Khansa melangkah perlahan memasuki kamar adiknya. Deza sengaja tidak mengunci kamarnya, pintunya terbuka. Saat ini dia tengah membereskan buku-buku di meja belajar. Deza melirik Khansa yang berdiri tersenyum dengan gamis dan khimar yang baru.
“Kak Khansa cantik banget pakai gamis dan khimar baru.” Deza memuji penampilan kakaknya. Khansa tersipu mendengar pujian sang adik.
“Iya. Kakak lagi nyobain gamis dan khimar ini buat dipakai ntar malam. Malam ini Alfa mau datang ke sini. Kakak jadi deg-degan ya?”
Deg...
Deza baru ingat kemarin ayahnya sempat menelepon Alfa dan memintanya untuk datang. Sekarang tidak hanya Khansa saja yang deg-degan, tapi dirinya juga. Deza berusaha menstabilkan kegugupannya. Sejak kejadian di ruang ganti, selalu ada desiran menggetarkan hatinya kala mendengar nama laki-laki itu disebut. Lebih-lebih saat bertatapan langsung, hatinya tak hanya bergetar tapi juga merasakan segala rasa yang berkecamuk dan tak bisa diuraikan satu per satu, begitu membingungkan, absurd, aneh dan ia tak tahu kenapa bisa sampai begini.
Deza melihat senyum penuh pengharapan yang terlukis di bibir kakaknya.
“Kak, kakak mencintai Alfa? Kakak berharap Alfa meneruskan ta’arufnya menuju pernikahan?” tanya Deza pelan.
Khansa tak bisa menyembunyikan apapun dari adiknya. Rona merah bersemu di pipinya. Harapan dan impian itu seperti dua utas tali yang saling bertaut dan mengikat hatinya, hingga ia tak bisa lari karena cinta Alfa telah menjeratnya.
Dari senyum dan semburat merah yang yang melintang di wajah kakaknya, Deza tahu Khansa mencintai Alfa. Sungguh, dia berada diantara dilema. Di satu sisi dia tak tahu pasti bagaimana perasaannya terhadap Alfa. Di sisi lain, dia tak bisa melupakan kejadian di ruang ganti itu. Akan aneh rasanya, ketika seorang kakak ipar adalah seseorang yang pertama kali mencuri ciuman pertamanya dan pernah menjamahnya meski tak sampai melakukan hubungan intim. Sanggupkah dia berhadapan dengan Alfa jika nanti Alfa jadi menikah dengan Khansa? Dia masih terngiang akan kata-kata Alfa yang ingin mundur dari ta’aruf. Kakaknya pasti akan terluka.

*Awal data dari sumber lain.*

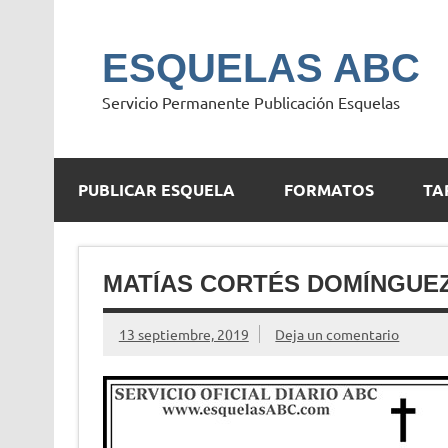
Saltar
al
contenido
ESQUELAS ABC
Servicio Permanente Publicación Esquelas
PUBLICAR ESQUELA
FORMATOS
TA
MATÍAS CORTÉS DOMÍNGUE
13 septiembre, 2019
Deja un comentario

“Kakak nggak tahu pasti perasaaan kakak ke Alfa. Tapi kakak selalu deg-degan jika ada Alfa. Rasanya kakak sudah jatuh cinta sama dia.” Khansa mengulas senyum cantiknya.
Deza mencelos. Entah kenapa hatinya sakit dan bergerimis mendengar pernyataan kakaknya barusan. Ia tak sampai hati jika kakaknya terluka karena penolakan Alfa. Ia khawatir Alfa akan menolak Khansa malam ini. Perasaannya begitu cemas tak menentu. Diliriknya jam dinding di kamarnya. Jam setengah dua siang. Ia tahu habis Ashar nanti ada kajian di Masjid kampus. Alfa kerap mengikuti kajian. Rasanya dia ingin bertemu dengan Alfa untuk membicarakan semuanya.

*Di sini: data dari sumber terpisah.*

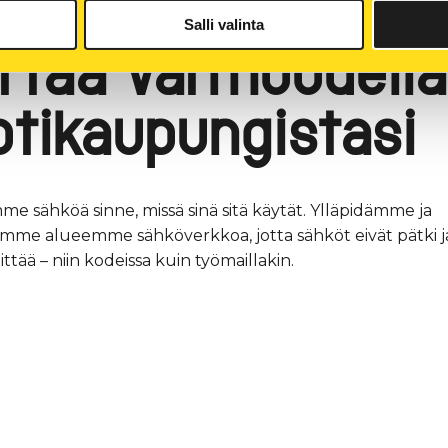
KSET JA TALOYHTIÖT
Salli valinta
irtaa varmuudella
otikaupungistasi
mme sähköä sinne, missä sinä sitä käytät. Ylläpidämme ja
mme alueemme sähköverkkoa, jotta sähköt eivät pätki j
iittää – niin kodeissa kuin työmaillakin.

“Kak, Deza mau ke kampus dulu ya. Ada urusan penting.”
Khansa mengernyit, “Urusan apa?”
“Ehm mau bahas tugas kelompok.” Deza terpaksa berbohong. Diraihnya jaket yang menggantung di balik pintu. Ia mengambil kunci motor di nakas lalu keluar kamar dengan segera.
Deza melajukan motornya lebih cepat dari biasanya. Di benaknya tercetus serangkain kata-kata untuk meyakinkan Alfa agar tak jadi mundur dari ta’arufnya. Ia tak mau kakaknya terluka. Meski dia belum menyadari sepenuhnya tentang perasaannya pada pemuda itu, tapi dia tak sampai hati jika kakaknya patah hati karena Alfa lebih memilihnya.
Setiba di kampus, Deza memarkirkan motornya di area parkir. Suasana kampus masih ramai. Ada yang masih kuliah, makan di kantin, ada pula yang bekumpul di sekretariat organisasi kampus.
Deza duduk di taman belakang kampus. Dia mengirim pesan w******p untuk Alfa.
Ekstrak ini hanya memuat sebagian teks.